Smart Growth for Vernon, CT
PZC, after curfew, OKs change in housing regulations

By Jason Rowe
Journal Inquirer
January 21, 2006

VERNON - With little discussion or debate, the Planning and Zoning Commission voted unanimously Thursday to remove provisions for age-restricted housing from zoning regulations.

The vote came after a public hearing that lasted roughly 20 minutes, and began in earnest roughly 40 minutes after the PZC's mandated 10:30 p.m. curfew.

Because of a backlog in applications, commission members voted to extend the curfew several times to give them the opportunity to complete the regulation change, which was proposed by Town Planner Thomas J. Joyce Jr.

The proposal to remove special provisions for elderly housing from the zoning regulations was floated in the fall by Joyce, who argued that developers were using the special provision to build condominium projects at higher densities than would be otherwise allowed under the town's regulations.

"If people want to build condominiums and multi-family housing at a density then they should build them in zoning districts that allow those densities," Joyce told the commission.

Even with the regulation change, developers can still propose age-restricted housing developments. But now, those proposals will have to adhere to the density requirements set forth in the zone regulations.

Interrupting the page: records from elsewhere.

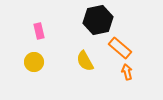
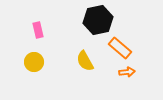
pink rectangle: moved 1 px left, 1 px up
orange arrow: rotated 98 degrees clockwise
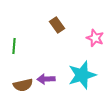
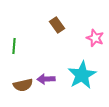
cyan star: rotated 12 degrees counterclockwise
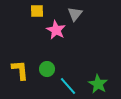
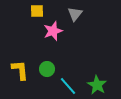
pink star: moved 3 px left, 1 px down; rotated 24 degrees clockwise
green star: moved 1 px left, 1 px down
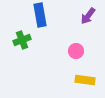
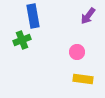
blue rectangle: moved 7 px left, 1 px down
pink circle: moved 1 px right, 1 px down
yellow rectangle: moved 2 px left, 1 px up
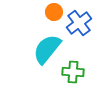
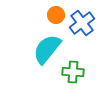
orange circle: moved 2 px right, 3 px down
blue cross: moved 3 px right
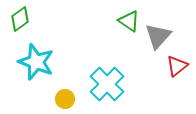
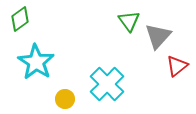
green triangle: rotated 20 degrees clockwise
cyan star: rotated 12 degrees clockwise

Age-restricted housing communities have become more prevalent in town during the past few years, with the development of a number of large projects. Central to the debate has been the special provision, which was created in 1985 and was aimed at allowing public agencies and nonprofit organizations to set up low-cost housing for elderly residents on fixed incomes.

Those residents would have been able to live together in a community setting near services that they would use on a regular basis. But in 1999, that regulation was amended to define age-restricted housing as simply being directed at people 55 and older.

As a result, developers could construct unsubsidized, market-rate homes, some of which were selling well over $250,000, officials said.

For example, a developer with a 40,000-square-foot parcel in the R-10 zone would be able to develop a maximum of four single-family homes on four 10,000-square-foot lots. But if a developer were to propose an age-restricted development, that number could increase to as many as 20 units for the entire parcel.

Only one member of the public spoke during the public comment portion of the application.

Fred Goff, of 130 Tracy Drive, who opposed a 59-unit age-restricted housing development off West Street that was rejected earlier Thursday, spoke in favor of the new regulations.

Knowing that the PZC was likely to change the regulations, developers were reportedly busy trying to get applications into the planning office before the commission could act on the new rules.

At least one developer was successful.

Earlier Thursday, the PZC accepted an application which proposed to construct eight units of age-restricted housing on 2.88 acres at 256 West St.

Because the application was accepted before the commission voted on the regulation changes, that proposal will be subject to the old rules.